Paddy Cullen

Personal information
- Native name: Pádraig Ó Cuilinn (Irish)
- Born: 18 October 1944 Stoneybatter, Dublin, Ireland
- Died: 6 February 2025 (aged 80)
- Occupation: Publican
- Height: 6 ft 2 in (188 cm)

Sport
- Sport: Gaelic football
- Position: Goalkeeper

Club
- Years: Club
- 1959–1982: O'Connell Boys

Club titles
- Dublin titles: 0

Inter-county*
- Years: County / Apps (scores)
- 1966–1979: Dublin / 43 (0–00)

Inter-county titles
- Leinster titles: 6
- All-Irelands: 3
- NFL: 2
- All Stars: 4
- *Inter County team apps and scores correct as of 17:48, 18 November 2016.

= Paddy Cullen =

Dublin Gaelic football goalkeeper (1944–2025)

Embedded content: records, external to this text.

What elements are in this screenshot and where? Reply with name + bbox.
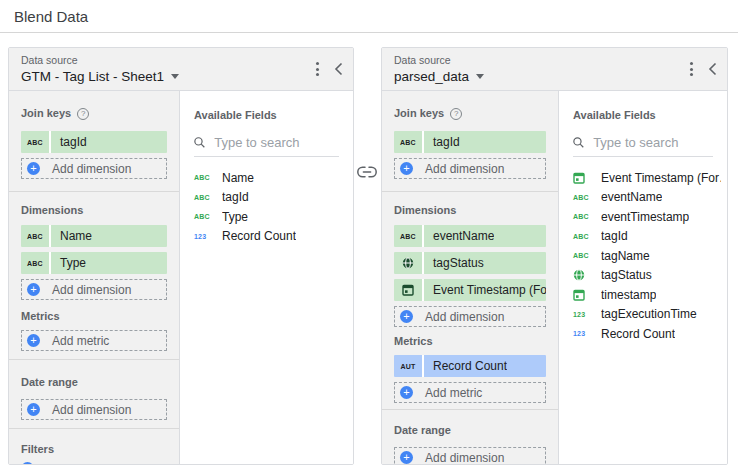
plus-icon: + [27,162,40,175]
field-chip[interactable]: ABCtagId [394,131,546,153]
join-link-icon [355,164,379,180]
field-chip[interactable]: AUTRecord Count [394,355,546,377]
available-field-label: tagId [222,190,249,204]
available-fields-panel: Available Fields ABCNameABCtagIdABCType1… [179,91,353,464]
type-ABC-icon: ABC [194,213,222,220]
add-date-range-dimension-button[interactable]: + Add dimension [21,399,167,420]
field-chip[interactable]: Event Timestamp (For… [394,279,546,301]
available-field-label: tagId [601,229,628,243]
data-source-card-2: Data source parsed_data Join keys ? [381,47,728,465]
plus-icon: + [27,403,40,416]
plus-icon: + [21,462,34,464]
available-field[interactable]: ABCType [194,207,347,227]
available-field-label: tagExecutionTime [601,307,697,321]
available-field[interactable]: ABCtagName [573,246,721,266]
type-123-icon: 123 [194,233,222,240]
calendar-icon [573,289,601,301]
field-search [194,135,339,157]
data-source-label: Data source [394,54,717,66]
data-source-label: Data source [21,54,343,66]
available-field[interactable]: 123tagExecutionTime [573,305,721,325]
blend-config-column: Join keys ? ABCtagId + Add dimension Dim… [382,91,558,464]
field-search-input[interactable] [214,135,339,150]
calendar-icon [573,172,601,184]
available-field[interactable]: ABCeventTimestamp [573,207,721,227]
type-ABC-icon: ABC [573,252,601,259]
type-ABC-icon: ABC [194,174,222,181]
dimensions-label: Dimensions [21,204,167,217]
chevron-left-icon [708,62,717,76]
help-icon[interactable]: ? [450,108,462,120]
search-icon [573,136,584,149]
available-field-label: Type [222,210,248,224]
available-field[interactable]: Event Timestamp (For… [573,168,721,188]
available-field-label: timestamp [601,288,656,302]
available-field-label: Event Timestamp (For… [601,171,721,185]
type-ABC-icon: ABC [21,252,51,274]
calendar-icon [394,279,424,301]
available-field-label: Record Count [222,229,296,243]
plus-icon: + [400,386,413,399]
help-icon[interactable]: ? [77,108,89,120]
date-range-label: Date range [21,376,167,389]
field-search [573,135,713,157]
type-AUT-icon: AUT [394,355,424,377]
field-chip[interactable]: ABCName [21,225,167,247]
available-field[interactable]: ABCtagId [573,227,721,247]
available-field[interactable]: ABCName [194,168,347,188]
page-title: Blend Data [14,8,88,25]
add-join-key-button[interactable]: + Add dimension [21,158,167,179]
type-ABC-icon: ABC [194,194,222,201]
type-ABC-icon: ABC [21,131,51,153]
chevron-down-icon [476,74,484,79]
globe-icon [573,269,601,281]
type-ABC-icon: ABC [394,131,424,153]
collapse-panel-button[interactable] [708,62,717,76]
available-field-label: tagName [601,249,650,263]
more-options-button[interactable] [313,61,322,77]
add-metric-button[interactable]: + Add metric [394,382,546,403]
globe-icon [394,252,424,274]
data-source-selector[interactable]: GTM - Tag List - Sheet1 [21,69,343,84]
field-chip[interactable]: ABCType [21,252,167,274]
add-metric-button[interactable]: + Add metric [21,330,167,351]
field-chip[interactable]: tagStatus [394,252,546,274]
more-options-button[interactable] [687,61,696,77]
field-search-input[interactable] [593,135,713,150]
data-source-selector[interactable]: parsed_data [394,69,717,84]
data-source-name: parsed_data [394,69,469,84]
add-dimension-button[interactable]: + Add dimension [21,279,167,300]
field-chip-label: Name [51,229,92,243]
plus-icon: + [27,283,40,296]
field-chip-label: tagId [424,135,460,149]
card-header: Data source GTM - Tag List - Sheet1 [9,48,353,91]
add-date-range-dimension-button[interactable]: + Add dimension [394,447,546,464]
available-field-label: eventName [601,190,662,204]
available-field[interactable]: 123Record Count [573,324,721,344]
type-ABC-icon: ABC [573,194,601,201]
card-header: Data source parsed_data [382,48,727,91]
collapse-panel-button[interactable] [334,62,343,76]
type-123-icon: 123 [573,330,601,337]
filters-label: Filters [21,443,167,456]
data-source-card-1: Data source GTM - Tag List - Sheet1 Join… [8,47,354,465]
available-field[interactable]: 123Record Count [194,227,347,247]
type-ABC-icon: ABC [573,233,601,240]
dimensions-label: Dimensions [394,204,546,217]
field-chip[interactable]: ABCeventName [394,225,546,247]
add-join-key-button[interactable]: + Add dimension [394,158,546,179]
available-field[interactable]: tagStatus [573,266,721,286]
blend-config-column: Join keys ? ABCtagId + Add dimension Dim… [9,91,179,464]
search-icon [194,136,205,149]
type-ABC-icon: ABC [21,225,51,247]
add-dimension-button[interactable]: + Add dimension [394,306,546,327]
field-chip-label: eventName [424,229,494,243]
field-chip[interactable]: ABCtagId [21,131,167,153]
available-field[interactable]: ABCtagId [194,188,347,208]
chevron-down-icon [171,74,179,79]
available-field[interactable]: ABCeventName [573,188,721,208]
available-fields-title: Available Fields [194,109,347,122]
add-filter-button[interactable]: + ADD A FILTER [21,462,167,464]
available-field[interactable]: timestamp [573,285,721,305]
plus-icon: + [400,162,413,175]
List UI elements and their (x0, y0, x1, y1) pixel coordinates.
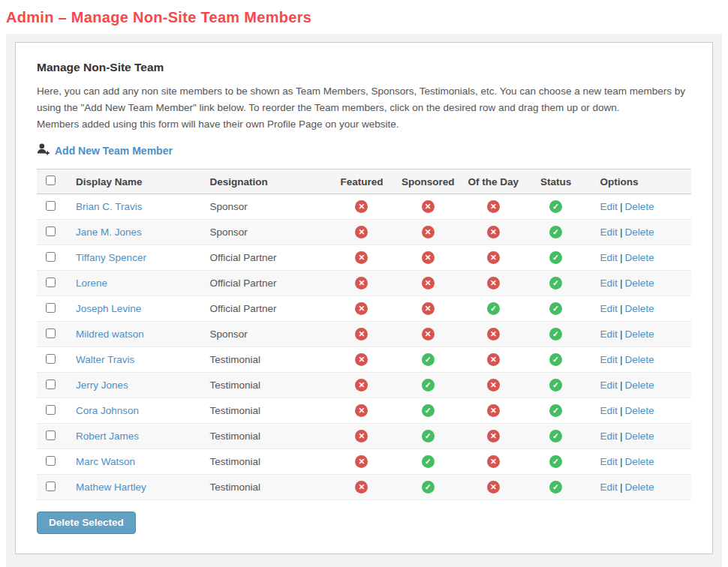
edit-link[interactable]: Edit (600, 482, 618, 493)
designation-cell: Sponsor (200, 220, 328, 245)
check-circle-icon: ✓ (549, 379, 562, 392)
member-name-link[interactable]: Mildred watson (76, 328, 144, 340)
designation-cell: Testimonial (200, 475, 328, 500)
page-title: Admin – Manage Non-Site Team Members (0, 0, 728, 34)
row-checkbox[interactable] (46, 328, 56, 338)
x-circle-icon: ✕ (355, 404, 368, 417)
designation-cell: Testimonial (200, 449, 328, 475)
edit-link[interactable]: Edit (600, 456, 618, 467)
x-circle-icon: ✕ (487, 328, 500, 340)
x-circle-icon: ✕ (355, 226, 368, 238)
row-checkbox[interactable] (46, 354, 56, 364)
header-display-name: Display Name (67, 170, 200, 194)
member-name-link[interactable]: Mathew Hartley (76, 482, 146, 493)
check-circle-icon: ✓ (549, 200, 562, 213)
designation-cell: Sponsor (200, 194, 328, 220)
team-member-row[interactable]: Cora Johnson Testimonial ✕ ✓ ✕ ✓ Edit|De… (37, 398, 691, 424)
check-circle-icon: ✓ (422, 353, 435, 366)
row-checkbox[interactable] (46, 456, 56, 466)
manage-team-panel: Manage Non-Site Team Here, you can add a… (15, 42, 713, 554)
x-circle-icon: ✕ (422, 200, 435, 213)
delete-link[interactable]: Delete (624, 482, 654, 493)
member-name-link[interactable]: Joseph Levine (76, 303, 141, 314)
row-checkbox[interactable] (46, 405, 56, 415)
member-name-link[interactable]: Brian C. Travis (76, 201, 143, 212)
options-separator: | (620, 482, 623, 493)
edit-link[interactable]: Edit (600, 430, 618, 442)
edit-link[interactable]: Edit (600, 328, 618, 340)
x-circle-icon: ✕ (487, 481, 500, 494)
member-name-link[interactable]: Robert James (76, 430, 139, 442)
x-circle-icon: ✕ (422, 328, 435, 340)
edit-link[interactable]: Edit (600, 354, 618, 365)
member-name-link[interactable]: Walter Travis (76, 354, 134, 365)
options-separator: | (620, 252, 623, 263)
team-member-row[interactable]: Joseph Levine Official Partner ✕ ✕ ✓ ✓ E… (37, 296, 691, 322)
delete-link[interactable]: Delete (624, 405, 654, 416)
edit-link[interactable]: Edit (600, 278, 618, 289)
table-header-row: Display Name Designation Featured Sponso… (37, 170, 691, 194)
team-member-row[interactable]: Mathew Hartley Testimonial ✕ ✓ ✕ ✓ Edit|… (37, 475, 691, 500)
row-checkbox[interactable] (46, 252, 56, 262)
edit-link[interactable]: Edit (600, 201, 618, 212)
row-checkbox[interactable] (46, 226, 56, 236)
designation-cell: Official Partner (200, 245, 328, 271)
delete-link[interactable]: Delete (624, 252, 654, 263)
x-circle-icon: ✕ (487, 226, 500, 238)
delete-link[interactable]: Delete (624, 226, 654, 238)
team-member-row[interactable]: Marc Watson Testimonial ✕ ✓ ✕ ✓ Edit|Del… (37, 449, 691, 475)
team-member-row[interactable]: Lorene Official Partner ✕ ✕ ✕ ✓ Edit|Del… (37, 271, 691, 296)
edit-link[interactable]: Edit (600, 303, 618, 314)
edit-link[interactable]: Edit (600, 405, 618, 416)
row-checkbox[interactable] (46, 278, 56, 287)
delete-link[interactable]: Delete (624, 201, 654, 212)
row-checkbox[interactable] (46, 430, 56, 440)
team-member-row[interactable]: Jerry Jones Testimonial ✕ ✓ ✕ ✓ Edit|Del… (37, 373, 691, 398)
page-background-section: Manage Non-Site Team Here, you can add a… (6, 34, 722, 567)
header-status: Status (525, 170, 585, 194)
options-separator: | (620, 430, 623, 442)
row-checkbox[interactable] (46, 380, 56, 389)
delete-link[interactable]: Delete (624, 354, 654, 365)
member-name-link[interactable]: Cora Johnson (76, 405, 139, 416)
member-name-link[interactable]: Tiffany Spencer (76, 252, 146, 263)
team-member-row[interactable]: Brian C. Travis Sponsor ✕ ✕ ✕ ✓ Edit|Del… (37, 194, 691, 220)
edit-link[interactable]: Edit (600, 226, 618, 238)
team-member-row[interactable]: Jane M. Jones Sponsor ✕ ✕ ✕ ✓ Edit|Delet… (37, 220, 691, 245)
member-name-link[interactable]: Lorene (76, 278, 107, 289)
x-circle-icon: ✕ (487, 455, 500, 468)
delete-selected-button[interactable]: Delete Selected (37, 512, 136, 534)
team-members-table: Display Name Designation Featured Sponso… (37, 169, 691, 500)
add-new-team-member-link[interactable]: Add New Team Member (55, 145, 173, 157)
row-checkbox[interactable] (46, 201, 56, 211)
delete-link[interactable]: Delete (624, 303, 654, 314)
x-circle-icon: ✕ (487, 404, 500, 417)
delete-link[interactable]: Delete (624, 380, 654, 391)
designation-cell: Official Partner (200, 296, 328, 322)
delete-link[interactable]: Delete (624, 328, 654, 340)
member-name-link[interactable]: Marc Watson (76, 456, 135, 467)
team-member-row[interactable]: Tiffany Spencer Official Partner ✕ ✕ ✕ ✓… (37, 245, 691, 271)
header-featured: Featured (329, 170, 395, 194)
delete-link[interactable]: Delete (624, 278, 654, 289)
header-of-the-day: Of the Day (461, 170, 525, 194)
member-name-link[interactable]: Jerry Jones (76, 380, 128, 391)
team-member-row[interactable]: Walter Travis Testimonial ✕ ✓ ✕ ✓ Edit|D… (37, 347, 691, 373)
delete-link[interactable]: Delete (624, 430, 654, 442)
row-checkbox[interactable] (46, 482, 56, 491)
select-all-checkbox[interactable] (46, 176, 56, 185)
team-member-row[interactable]: Robert James Testimonial ✕ ✓ ✕ ✓ Edit|De… (37, 424, 691, 449)
edit-link[interactable]: Edit (600, 380, 618, 391)
x-circle-icon: ✕ (487, 353, 500, 366)
options-separator: | (620, 405, 623, 416)
options-separator: | (620, 226, 623, 238)
x-circle-icon: ✕ (422, 226, 435, 238)
designation-cell: Sponsor (200, 322, 328, 347)
x-circle-icon: ✕ (487, 277, 500, 290)
delete-link[interactable]: Delete (624, 456, 654, 467)
person-plus-icon (37, 143, 50, 158)
member-name-link[interactable]: Jane M. Jones (76, 226, 142, 238)
edit-link[interactable]: Edit (600, 252, 618, 263)
team-member-row[interactable]: Mildred watson Sponsor ✕ ✕ ✕ ✓ Edit|Dele… (37, 322, 691, 347)
row-checkbox[interactable] (46, 303, 56, 313)
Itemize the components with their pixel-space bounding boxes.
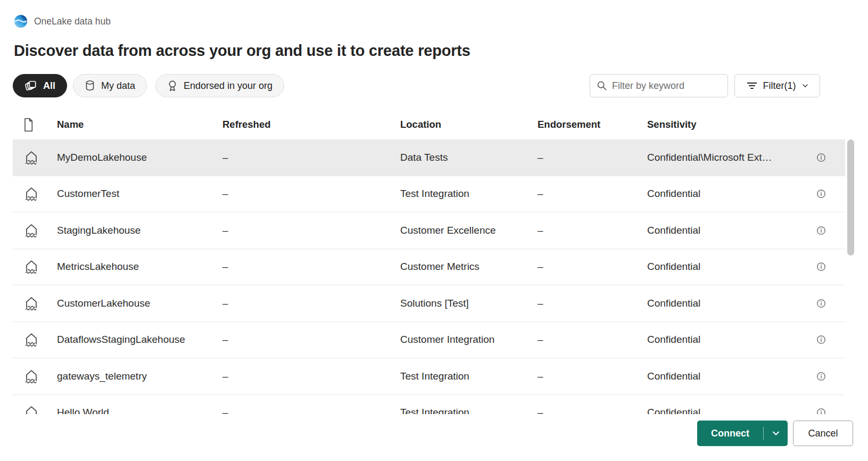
stack-icon — [24, 80, 37, 92]
sensitivity-cell: Confidential — [647, 371, 813, 382]
filter-button[interactable]: Filter(1) — [734, 74, 820, 97]
sensitivity-cell: Confidential\Microsoft Ext… — [647, 152, 813, 163]
sensitivity-cell: Confidential — [647, 225, 813, 236]
table-header: Name Refreshed Location Endorsement Sens… — [13, 112, 845, 137]
info-icon[interactable] — [816, 299, 826, 308]
sensitivity-cell: Confidential — [647, 334, 813, 345]
filter-pill-label: Endorsed in your org — [184, 80, 272, 92]
keyword-search — [590, 74, 728, 97]
location-cell: Test Integration — [400, 371, 538, 382]
location-cell: Customer Excellence — [400, 225, 538, 236]
column-header-endorsement: Endorsement — [538, 119, 647, 130]
search-input[interactable] — [612, 80, 721, 92]
connect-dropdown-chevron-icon[interactable] — [764, 429, 788, 438]
sensitivity-cell: Confidential — [647, 188, 813, 200]
file-icon — [23, 118, 34, 132]
filter-pill-my-data[interactable]: My data — [73, 74, 147, 97]
page-title: Discover data from across your org and u… — [14, 42, 470, 60]
table-row[interactable]: MyDemoLakehouse – Data Tests – Confident… — [13, 139, 845, 176]
sensitivity-cell: Confidential — [647, 298, 813, 309]
refreshed-cell: – — [222, 261, 400, 273]
table-scrollbar — [847, 137, 854, 414]
table-row[interactable]: Hello World – Test Integration – Confide… — [13, 395, 845, 415]
lakehouse-icon — [23, 295, 40, 312]
table-row[interactable]: CustomerTest – Test Integration – Confid… — [13, 176, 845, 213]
badge-icon — [167, 80, 178, 92]
info-icon[interactable] — [816, 335, 826, 344]
refreshed-cell: – — [222, 152, 400, 163]
name-cell: MyDemoLakehouse — [57, 152, 222, 163]
refreshed-cell: – — [222, 407, 400, 414]
endorsement-cell: – — [538, 152, 647, 163]
column-header-sensitivity: Sensitivity — [647, 119, 813, 130]
name-cell: CustomerLakehouse — [57, 298, 222, 309]
info-icon[interactable] — [816, 226, 826, 235]
app-header: OneLake data hub — [14, 14, 111, 28]
lakehouse-icon — [23, 258, 40, 275]
endorsement-cell: – — [538, 407, 647, 414]
info-icon[interactable] — [816, 153, 826, 162]
name-cell: CustomerTest — [57, 188, 222, 200]
column-header-refreshed: Refreshed — [222, 119, 400, 130]
filter-button-label: Filter(1) — [763, 80, 796, 92]
location-cell: Data Tests — [400, 152, 538, 163]
name-cell: MetricsLakehouse — [57, 261, 222, 273]
endorsement-cell: – — [538, 261, 647, 273]
connect-button-label: Connect — [697, 428, 763, 439]
name-cell: Hello World — [57, 407, 222, 414]
filter-pill-label: All — [43, 80, 55, 92]
table-row[interactable]: StagingLakehouse – Customer Excellence –… — [13, 212, 845, 249]
sensitivity-cell: Confidential — [647, 261, 813, 273]
location-cell: Customer Integration — [400, 334, 538, 345]
name-cell: DataflowsStagingLakehouse — [57, 334, 222, 345]
table-row[interactable]: gateways_telemetry – Test Integration – … — [13, 358, 845, 395]
cancel-button[interactable]: Cancel — [793, 421, 853, 446]
endorsement-cell: – — [538, 225, 647, 236]
sensitivity-cell: Confidential — [647, 407, 813, 414]
location-cell: Test Integration — [400, 188, 538, 200]
info-icon[interactable] — [816, 372, 826, 381]
table-row[interactable]: MetricsLakehouse – Customer Metrics – Co… — [13, 249, 845, 286]
onelake-logo-icon — [14, 14, 28, 28]
filter-pill-label: My data — [101, 80, 135, 92]
column-header-name: Name — [57, 119, 222, 130]
lakehouse-icon — [23, 331, 40, 348]
endorsement-cell: – — [538, 298, 647, 309]
lakehouse-icon — [23, 404, 40, 414]
connect-button[interactable]: Connect — [697, 421, 788, 446]
filter-pill-endorsed[interactable]: Endorsed in your org — [155, 74, 284, 97]
scrollbar-thumb[interactable] — [847, 139, 854, 256]
lakehouse-icon — [23, 149, 40, 166]
info-icon[interactable] — [816, 262, 826, 271]
location-cell: Test Integration — [400, 407, 538, 414]
filter-lines-icon — [746, 80, 758, 91]
refreshed-cell: – — [222, 225, 400, 236]
database-icon — [85, 80, 95, 92]
refreshed-cell: – — [222, 298, 400, 309]
chevron-down-icon — [801, 82, 809, 89]
lakehouse-icon — [23, 222, 40, 239]
info-icon[interactable] — [816, 189, 826, 199]
endorsement-cell: – — [538, 371, 647, 382]
lakehouse-icon — [23, 185, 40, 202]
name-cell: StagingLakehouse — [57, 225, 222, 236]
name-cell: gateways_telemetry — [57, 371, 222, 382]
table-row[interactable]: CustomerLakehouse – Solutions [Test] – C… — [13, 285, 845, 322]
search-icon — [597, 80, 607, 91]
location-cell: Customer Metrics — [400, 261, 538, 273]
endorsement-cell: – — [538, 334, 647, 345]
endorsement-cell: – — [538, 188, 647, 200]
filter-pill-all[interactable]: All — [13, 74, 67, 97]
refreshed-cell: – — [222, 188, 400, 200]
refreshed-cell: – — [222, 334, 400, 345]
lakehouse-icon — [23, 368, 40, 385]
info-icon[interactable] — [816, 408, 826, 414]
table-row[interactable]: DataflowsStagingLakehouse – Customer Int… — [13, 322, 845, 359]
location-cell: Solutions [Test] — [400, 298, 538, 309]
column-header-location: Location — [400, 119, 538, 130]
table-body: MyDemoLakehouse – Data Tests – Confident… — [13, 137, 845, 414]
app-title: OneLake data hub — [34, 16, 111, 27]
refreshed-cell: – — [222, 371, 400, 382]
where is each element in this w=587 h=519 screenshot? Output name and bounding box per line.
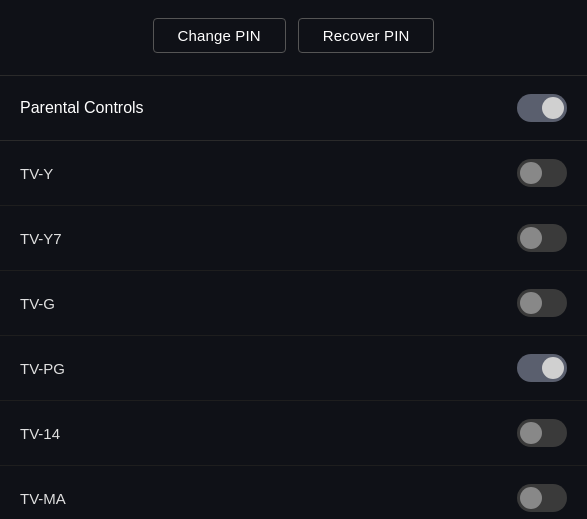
rating-row-tv-14: TV-14 <box>0 401 587 466</box>
rating-row-tv-y7: TV-Y7 <box>0 206 587 271</box>
rating-toggle-thumb-tv-pg <box>542 357 564 379</box>
rating-toggle-thumb-tv-y7 <box>520 227 542 249</box>
parental-controls-label: Parental Controls <box>20 99 144 117</box>
change-pin-button[interactable]: Change PIN <box>153 18 286 53</box>
rating-label-tv-y7: TV-Y7 <box>20 230 62 247</box>
rating-toggle-thumb-tv-y <box>520 162 542 184</box>
rating-label-tv-14: TV-14 <box>20 425 60 442</box>
parental-controls-toggle[interactable] <box>517 94 567 122</box>
rating-rows-container: TV-YTV-Y7TV-GTV-PGTV-14TV-MA <box>0 141 587 519</box>
rating-label-tv-pg: TV-PG <box>20 360 65 377</box>
rating-toggle-thumb-tv-g <box>520 292 542 314</box>
rating-label-tv-g: TV-G <box>20 295 55 312</box>
rating-toggle-tv-pg[interactable] <box>517 354 567 382</box>
rating-row-tv-ma: TV-MA <box>0 466 587 519</box>
rating-toggle-tv-14[interactable] <box>517 419 567 447</box>
rating-label-tv-y: TV-Y <box>20 165 53 182</box>
recover-pin-button[interactable]: Recover PIN <box>298 18 435 53</box>
rating-row-tv-pg: TV-PG <box>0 336 587 401</box>
rating-toggle-tv-y7[interactable] <box>517 224 567 252</box>
rating-toggle-tv-ma[interactable] <box>517 484 567 512</box>
rating-toggle-thumb-tv-ma <box>520 487 542 509</box>
parental-controls-row: Parental Controls <box>0 76 587 141</box>
rating-row-tv-g: TV-G <box>0 271 587 336</box>
rating-toggle-tv-y[interactable] <box>517 159 567 187</box>
rating-toggle-tv-g[interactable] <box>517 289 567 317</box>
pin-actions-bar: Change PIN Recover PIN <box>0 0 587 75</box>
rating-label-tv-ma: TV-MA <box>20 490 66 507</box>
parental-toggle-thumb <box>542 97 564 119</box>
rating-toggle-thumb-tv-14 <box>520 422 542 444</box>
rating-row-tv-y: TV-Y <box>0 141 587 206</box>
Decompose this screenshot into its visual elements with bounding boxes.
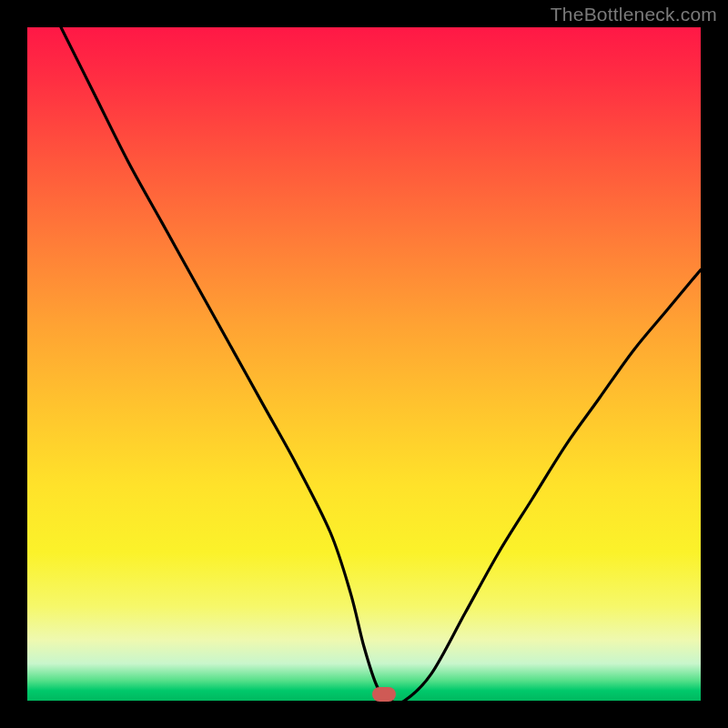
bottleneck-curve <box>27 27 701 701</box>
chart-frame: TheBottleneck.com <box>0 0 728 728</box>
watermark-text: TheBottleneck.com <box>551 4 717 25</box>
plot-area <box>27 27 701 701</box>
optimal-point-marker <box>372 687 396 702</box>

Patrick Cullen (18 October 1944 – 6 February 2025) was an Irish Gaelic football manager and player. His league and championship career at senior level with the Dublin county team spanned thirteen years from 1966 to 1979.

==Career==

Born in Stoneybatter but raised in the North Wall area of Dublin, Cullen was introduced to Gaelic football by the Christian Brothers at St Laurence O'Toole National School and later at the North Strand Vocational College. He joined the O'Connell Boys club straight after finishing his schooling and enjoyed a club career that spanned four decades from 1959 until 1982.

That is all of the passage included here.